As per the email “Update Your Auth0 Extensions for SameSite” that went out over the weekend, users can not log in anymore after I updated the Auth0 Authorization Extention from 2.4 to 2.6.
Logs show plenty of “Failed Login” events with “Authorization Extension: Invalid API Key” which is pretty self-descriptive, but I’m not sure what else I’m supposed to update.
What have I missed? Any pointer appreciated.
Many thanks
I’ve just created a fresh tenant and am getting the same error. Something does seem to be wrong with the Authorization Extention.
I’d really appreciate a comment from an Auth0 representative. My site is down after following your upgrade instructions.
Hi @jeffeld,
What is the name of your tenant and the name of new tenant you tried 2.6? Feel free to private message me if that suits you better.
Also, can you try rotating the api key and republishing the rule on the authz-extension’s configuration page?
Hi there,
I want to update from 2.4 to 2.6 as well. What are the necessary steps after updating the extension?
Rotating the api key and republishing the rule on the authz-extension’s configuration page or what is doing the trick?
Hi @umut.benzer ,
I am also having the same issue after updating to 2.6 on one of our testing environments. Another one of our testing environments we have not yet update, and are not experiencing any problems.
We have noticed that the users on the environment that is still working have groups, roles and permissions assigned to them.

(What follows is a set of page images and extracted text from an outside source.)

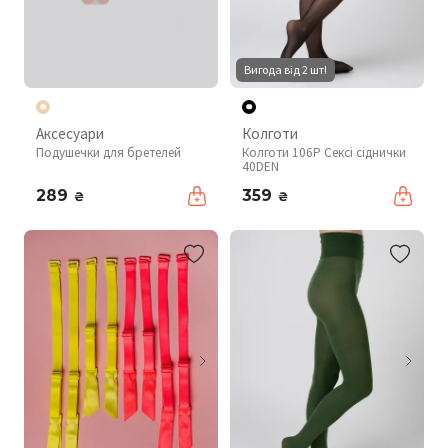
Вигода від 2 шт!
Аксесуари
Колготи
Подушечки для бретелей
Колготи 106P Сексі сіднички
40DEN
289
359
₴
₴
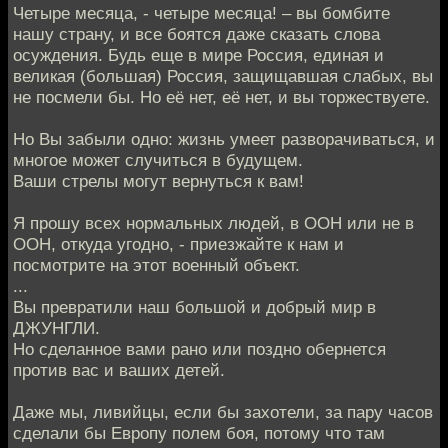
Четыре месяца, - четыре месяца! – вы бомбите
нашу страну, и все боятся даже сказать слова
осуждения. Будь еще в мире Россия, единая и
великая (большая) Россия, защищавшая слабых, вы
не посмели бы. Но её нет, её нет, и вы торжествуете.
Но Вы забыли одно: жизнь умеет разворачиваться, и
многое может случиться в будущем.
Ваши стрелы могут вернуться к вам!
Я прошу всех нормальных людей, в ООН или не в
ООН, откуда угодно, - приезжайте к нам и
посмотрите на этот военный объект.
...
Вы превратили наш большой и добрый мир в
ДЖУНГЛИ.
Но сделанное вами рано или поздно обернется
против вас и ваших детей.
Даже мы, ливийцы, если бы захотели, за пару часов
сделали бы Европу полем боя, потому что там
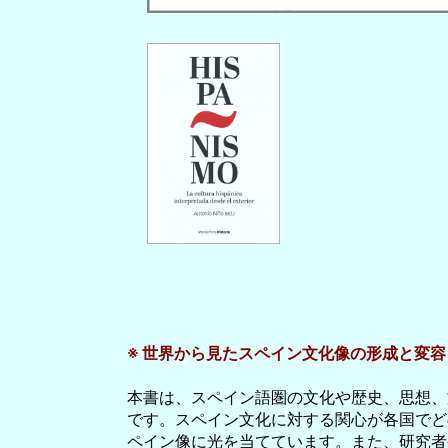
※ 世界から見たスペイン文化像の形成と変容
本書は、スペイン語圏の文化や歴史、思想、
です。スペイン文化に対する関心が各国でど
ペイン像に光を当てています。また、研究者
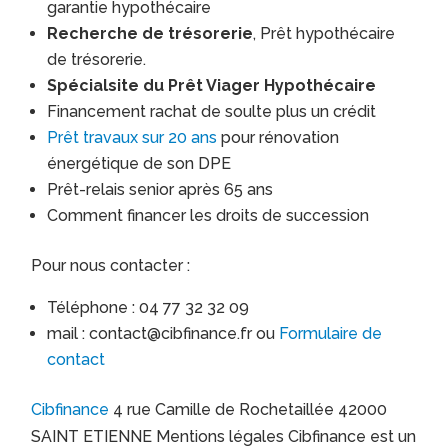
garantie hypothécaire
Recherche de trésorerie
, Prêt hypothécaire
de trésorerie.
Spécialsite du Prêt Viager Hypothécaire
Financement rachat de soulte plus un crédit
Prêt travaux sur 20 ans
pour rénovation
énergétique de son DPE
Prêt-relais senior après 65 ans
Comment financer les droits de succession
Pour nous contacter :
Téléphone : 04 77 32 32 09
mail : contact@cibfinance.fr ou
Formulaire de
contact
Cibfinance
4 rue Camille de Rochetaillée 42000
SAINT ETIENNE Mentions légales Cibfinance est un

But users on the environment that is not working only have groups, but not roles or permissions.
Please let me know if this is a bug on your side, or if there is anything we need to do to update.
Thanks
Recreating the Auth0 Authorization extension rule fixed this for us.
Also, it looks like from the changelog (auth0-authorization-extension/CHANGELOG.md at master · auth0/auth0-authorization-extension · GitHub) that the sameSite changes are implemented in version 2.7, but i was only able to update to version 2.6.
Hi @sam.cumming,
We delayed releasing 2.7 to new enrollments temporarily as we got some reports from customers that we wanted to investigate first. We’ll continue releasing a version with SameSite changes included in the upcoming days.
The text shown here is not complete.